§ Problem details
A verbatim reprint of the records below is what this exercise asks for.

== Given data ==

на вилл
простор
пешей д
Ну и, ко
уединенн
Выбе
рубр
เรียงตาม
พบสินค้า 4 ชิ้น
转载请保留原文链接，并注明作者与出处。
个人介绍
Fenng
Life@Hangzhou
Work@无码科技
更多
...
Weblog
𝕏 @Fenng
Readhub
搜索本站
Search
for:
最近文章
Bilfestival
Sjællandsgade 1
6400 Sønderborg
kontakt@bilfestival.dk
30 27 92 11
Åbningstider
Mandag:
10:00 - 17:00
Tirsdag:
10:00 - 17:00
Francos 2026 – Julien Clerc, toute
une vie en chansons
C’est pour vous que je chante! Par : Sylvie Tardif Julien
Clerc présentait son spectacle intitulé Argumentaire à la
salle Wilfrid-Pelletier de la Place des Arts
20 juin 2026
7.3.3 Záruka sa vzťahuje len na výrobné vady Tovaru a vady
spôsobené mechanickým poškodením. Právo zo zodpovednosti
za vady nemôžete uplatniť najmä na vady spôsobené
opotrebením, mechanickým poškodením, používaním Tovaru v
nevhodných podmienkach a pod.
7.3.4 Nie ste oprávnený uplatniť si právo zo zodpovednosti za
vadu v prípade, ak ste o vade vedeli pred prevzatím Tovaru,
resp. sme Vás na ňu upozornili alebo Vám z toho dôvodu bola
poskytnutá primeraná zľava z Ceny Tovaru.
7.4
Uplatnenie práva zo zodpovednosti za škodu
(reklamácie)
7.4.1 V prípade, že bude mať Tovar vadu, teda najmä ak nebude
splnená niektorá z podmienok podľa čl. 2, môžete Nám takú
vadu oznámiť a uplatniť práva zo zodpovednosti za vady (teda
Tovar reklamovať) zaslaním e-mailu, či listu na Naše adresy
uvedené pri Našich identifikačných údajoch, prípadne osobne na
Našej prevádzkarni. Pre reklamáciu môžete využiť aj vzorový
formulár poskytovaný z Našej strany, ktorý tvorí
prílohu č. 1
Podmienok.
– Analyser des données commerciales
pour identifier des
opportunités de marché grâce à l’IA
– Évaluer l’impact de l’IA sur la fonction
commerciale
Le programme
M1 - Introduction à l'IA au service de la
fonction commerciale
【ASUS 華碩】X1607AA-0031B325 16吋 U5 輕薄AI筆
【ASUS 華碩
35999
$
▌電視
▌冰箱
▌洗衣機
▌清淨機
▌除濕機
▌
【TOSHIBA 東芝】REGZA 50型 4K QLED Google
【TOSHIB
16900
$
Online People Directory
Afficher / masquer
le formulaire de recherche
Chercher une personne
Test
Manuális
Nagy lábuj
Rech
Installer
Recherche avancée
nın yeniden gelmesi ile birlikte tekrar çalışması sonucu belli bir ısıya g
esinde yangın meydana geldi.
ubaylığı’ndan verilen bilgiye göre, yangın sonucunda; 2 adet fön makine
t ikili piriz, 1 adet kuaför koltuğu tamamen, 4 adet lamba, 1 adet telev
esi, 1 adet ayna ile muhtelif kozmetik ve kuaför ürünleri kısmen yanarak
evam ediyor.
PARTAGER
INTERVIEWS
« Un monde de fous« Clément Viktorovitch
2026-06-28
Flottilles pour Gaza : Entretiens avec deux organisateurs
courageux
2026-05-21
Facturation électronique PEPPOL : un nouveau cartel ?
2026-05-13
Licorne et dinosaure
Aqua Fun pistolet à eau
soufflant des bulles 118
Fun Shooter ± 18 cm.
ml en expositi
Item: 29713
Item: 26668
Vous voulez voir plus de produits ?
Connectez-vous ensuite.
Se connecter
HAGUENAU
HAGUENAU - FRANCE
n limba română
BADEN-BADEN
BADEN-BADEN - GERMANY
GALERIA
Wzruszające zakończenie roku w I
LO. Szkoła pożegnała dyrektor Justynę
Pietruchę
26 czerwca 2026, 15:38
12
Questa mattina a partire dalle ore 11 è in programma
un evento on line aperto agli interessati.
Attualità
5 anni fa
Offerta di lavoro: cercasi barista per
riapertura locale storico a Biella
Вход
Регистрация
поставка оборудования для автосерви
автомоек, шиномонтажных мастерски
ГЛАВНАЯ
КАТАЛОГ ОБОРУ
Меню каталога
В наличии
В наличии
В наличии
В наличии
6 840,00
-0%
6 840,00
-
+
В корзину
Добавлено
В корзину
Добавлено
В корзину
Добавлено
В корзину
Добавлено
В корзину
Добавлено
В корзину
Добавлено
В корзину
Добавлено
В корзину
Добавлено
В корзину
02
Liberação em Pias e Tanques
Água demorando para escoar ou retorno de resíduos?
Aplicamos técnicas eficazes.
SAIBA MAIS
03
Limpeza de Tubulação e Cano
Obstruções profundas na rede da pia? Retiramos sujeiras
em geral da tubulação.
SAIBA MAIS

===

§ Finished task
на вилл
простор
пешей д
Ну и, ко
уединенн
Выбе
рубр
เรียงตาม
พบสินค้า 4 ชิ้น
转载请保留原文链接，并注明作者与出处。
个人介绍
Fenng
Life@Hangzhou
Work@无码科技
更多
...
Weblog
𝕏 @Fenng
Readhub
搜索本站
Search
for:
最近文章
Bilfestival
Sjællandsgade 1
6400 Sønderborg
kontakt@bilfestival.dk
30 27 92 11
Åbningstider
Mandag:
10:00 - 17:00
Tirsdag:
10:00 - 17:00
Francos 2026 – Julien Clerc, toute
une vie en chansons
C’est pour vous que je chante! Par : Sylvie Tardif Julien
Clerc présentait son spectacle intitulé Argumentaire à la
salle Wilfrid-Pelletier de la Place des Arts
20 juin 2026
7.3.3 Záruka sa vzťahuje len na výrobné vady Tovaru a vady
spôsobené mechanickým poškodením. Právo zo zodpovednosti
za vady nemôžete uplatniť najmä na vady spôsobené
opotrebením, mechanickým poškodením, používaním Tovaru v
nevhodných podmienkach a pod.
7.3.4 Nie ste oprávnený uplatniť si právo zo zodpovednosti za
vadu v prípade, ak ste o vade vedeli pred prevzatím Tovaru,
resp. sme Vás na ňu upozornili alebo Vám z toho dôvodu bola
poskytnutá primeraná zľava z Ceny Tovaru.
7.4
Uplatnenie práva zo zodpovednosti za škodu
(reklamácie)
7.4.1 V prípade, že bude mať Tovar vadu, teda najmä ak nebude
splnená niektorá z podmienok podľa čl. 2, môžete Nám takú
vadu oznámiť a uplatniť práva zo zodpovednosti za vady (teda
Tovar reklamovať) zaslaním e-mailu, či listu na Naše adresy
uvedené pri Našich identifikačných údajoch, prípadne osobne na
Našej prevádzkarni. Pre reklamáciu môžete využiť aj vzorový
formulár poskytovaný z Našej strany, ktorý tvorí
prílohu č. 1
Podmienok.
– Analyser des données commerciales
pour identifier des
opportunités de marché grâce à l’IA
– Évaluer l’impact de l’IA sur la fonction
commerciale
Le programme
M1 - Introduction à l'IA au service de la
fonction commerciale
【ASUS 華碩】X1607AA-0031B325 16吋 U5 輕薄AI筆
【ASUS 華碩
35999
$
▌電視
▌冰箱
▌洗衣機
▌清淨機
▌除濕機
▌
【TOSHIBA 東芝】REGZA 50型 4K QLED Google
【TOSHIB
16900
$
Online People Directory
Afficher / masquer
le formulaire de recherche
Chercher une personne
Test
Manuális
Nagy lábuj
Rech
Installer
Recherche avancée
nın yeniden gelmesi ile birlikte tekrar çalışması sonucu belli bir ısıya g
esinde yangın meydana geldi.
ubaylığı’ndan verilen bilgiye göre, yangın sonucunda; 2 adet fön makine
t ikili piriz, 1 adet kuaför koltuğu tamamen, 4 adet lamba, 1 adet telev
esi, 1 adet ayna ile muhtelif kozmetik ve kuaför ürünleri kısmen yanarak
evam ediyor.
PARTAGER
INTERVIEWS
« Un monde de fous« Clément Viktorovitch
2026-06-28
Flottilles pour Gaza : Entretiens avec deux organisateurs
courageux
2026-05-21
Facturation électronique PEPPOL : un nouveau cartel ?
2026-05-13
Licorne et dinosaure
Aqua Fun pistolet à eau
soufflant des bulles 118
Fun Shooter ± 18 cm.
ml en expositi
Item: 29713
Item: 26668
Vous voulez voir plus de produits ?
Connectez-vous ensuite.
Se connecter
HAGUENAU
HAGUENAU - FRANCE
n limba română
BADEN-BADEN
BADEN-BADEN - GERMANY
GALERIA
Wzruszające zakończenie roku w I
LO. Szkoła pożegnała dyrektor Justynę
Pietruchę
26 czerwca 2026, 15:38
12
Questa mattina a partire dalle ore 11 è in programma
un evento on line aperto agli interessati.
Attualità
5 anni fa
Offerta di lavoro: cercasi barista per
riapertura locale storico a Biella
Вход
Регистрация
поставка оборудования для автосерви
автомоек, шиномонтажных мастерски
ГЛАВНАЯ
КАТАЛОГ ОБОРУ
Меню каталога
В наличии
В наличии
В наличии
В наличии
6 840,00
-0%
6 840,00
-
+
В корзину
Добавлено
В корзину
Добавлено
В корзину
Добавлено
В корзину
Добавлено
В корзину
Добавлено
В корзину
Добавлено
В корзину
Добавлено
В корзину
Добавлено
В корзину
02
Liberação em Pias e Tanques
Água demorando para escoar ou retorno de resíduos?
Aplicamos técnicas eficazes.
SAIBA MAIS
03
Limpeza de Tubulação e Cano
Obstruções profundas na rede da pia? Retiramos sujeiras
em geral da tubulação.
SAIBA MAIS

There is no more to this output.